SECURITIES AND EXCHANGE COMMISSION
WASHINGTON, DC 20549

SCHEDULE 13G

INFORMATION STATEMENT PURSUANT TO RULES 13d-1 and 13d-2

( Initial Filing )

Universal Stainless & Alloy Products, Inc.
(Name of Issuer)

       Common Stock                       913837100                       
(Title of class of securities)		      (CUSIP Number)


Check the following box if a fee is being paid with the statement         [ ]

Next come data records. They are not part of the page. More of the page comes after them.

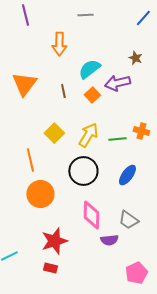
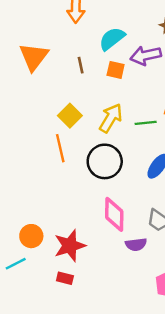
orange square: (92, 95) -> (116, 70), turned -35
orange line: (30, 160) -> (60, 148), moved
orange circle: (40, 194) -> (31, 236), moved, size x0.7

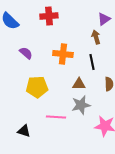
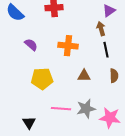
black line: (92, 62) -> (106, 50), moved
gray star: (81, 105) -> (86, 109), moved
black triangle: (24, 131) -> (29, 123), turned 40

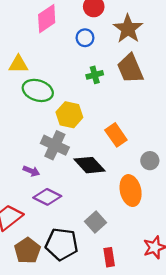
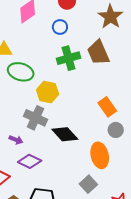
brown star: (128, 29) -> (110, 17), moved
green cross: (95, 75) -> (68, 58), size x1.6
orange rectangle: (116, 135) -> (107, 107), moved
gray square: (96, 222) -> (88, 184), moved

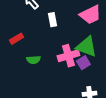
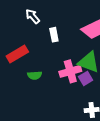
red rectangle: (16, 39) -> (17, 54), size x1.5

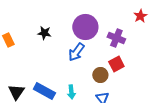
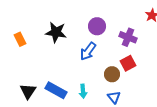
purple circle: (85, 27) -> (97, 26), size x0.7
black star: (44, 33) -> (56, 32), size x1.5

(A fee is not required only if the reporting person:  (1) has a previous 
statement on file reporting beneficial ownership of more than five percent of 
the class of securities described in Item 1; and (2) has filed no amendment 
subsequent thereto reporting beneficial ownership of five percent or less of 
such class.)  (See Rule 13d-7.)




























CUSIP No. 913837100


                 
	1	NAME OF REPORTING PERSON:  BEAR STEARNS ASSET MANAGEMENT INC.
			S.S. or I.R.S. IDENTIFICATION NO. OF ABOVE PERSON:  06-1135192

 	2		CHECK THE APPROPRIATE BOX IF A MEMBER OF A GROUP:*       	(a)	[    ]
                                                           				(b)	[    ]      

 	3		SEC USE ONLY	    


 	4		CITIZENSHIP OR PLACE OF ORGANIZATION:    NEW YORK


   NUMBER OF SHARES    	5  	SOLE VOTING POWER:		
                       			  471,400
 
  BENEFICIALLY         	6   SHARED VOTING POWER:	
   OWNED BY               		-0-

   EACH REPORTING      	7 	SOLE DISPOSITIVE POWER:	
	                         	471,400

   PERSON WITH         	8 	SHARED DISPOSITIVE POWER:				
		                         1,800

	9		AGGREGATE AMOUNT BENEFICIALLY OWNED BY REPORTING PERSON:
   	473,200
	
	10	CHECK BOX IF THE AGGREGATE AMOUNT IN ROW (9) EXCLUDES CERTAIN SHARES:*[ ]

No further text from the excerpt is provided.